The Celtics were monitoring the movement among other teams in the Eastern Conference’s upper tier, and while there were some minor trades, none appeared to shift the landscape.
The Heat made the biggest splash by acquiring Andre Iguodala, Jae Crowder, and Solomon Hill from the Grizzlies in exchange for Justise Winslow, Dion Waiters, and James Johnson. The 76ers fortified their bench a bit by acquiring wings Alec Burks and Glenn Robinson III from the Warriors in exchange for three future second-round picks.
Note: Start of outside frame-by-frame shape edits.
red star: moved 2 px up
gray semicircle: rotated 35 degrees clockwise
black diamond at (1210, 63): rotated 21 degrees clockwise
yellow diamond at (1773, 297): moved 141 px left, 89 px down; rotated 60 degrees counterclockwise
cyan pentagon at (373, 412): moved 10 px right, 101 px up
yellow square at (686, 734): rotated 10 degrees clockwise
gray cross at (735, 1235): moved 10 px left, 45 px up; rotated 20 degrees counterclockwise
“I don’t think it’s been shaken up, or there’s much change in the East,” Ainge said. “I had respect [for the other teams] going into the trade deadline and I have the same respect going out.”
At least one Celtic was pleased to see Thursday’s deadline pass without a move. Center Enes Kanter, a possible trade piece, posted a video of himself on Twitter counting down to 3:00 before running onto the team’s practice court with his arms raised.
“Let’s go!” Kanter said on the video. “Thank you, Celtics.”
Ainge said that he had joked with Kanter in recent weeks that the team’s medical staff wanted him to trade Kanter because he was so high-maintenance in the training room.
“Maybe he thought that was serious,” Ainge said with a chuckle. “But I know Enes does like it here.”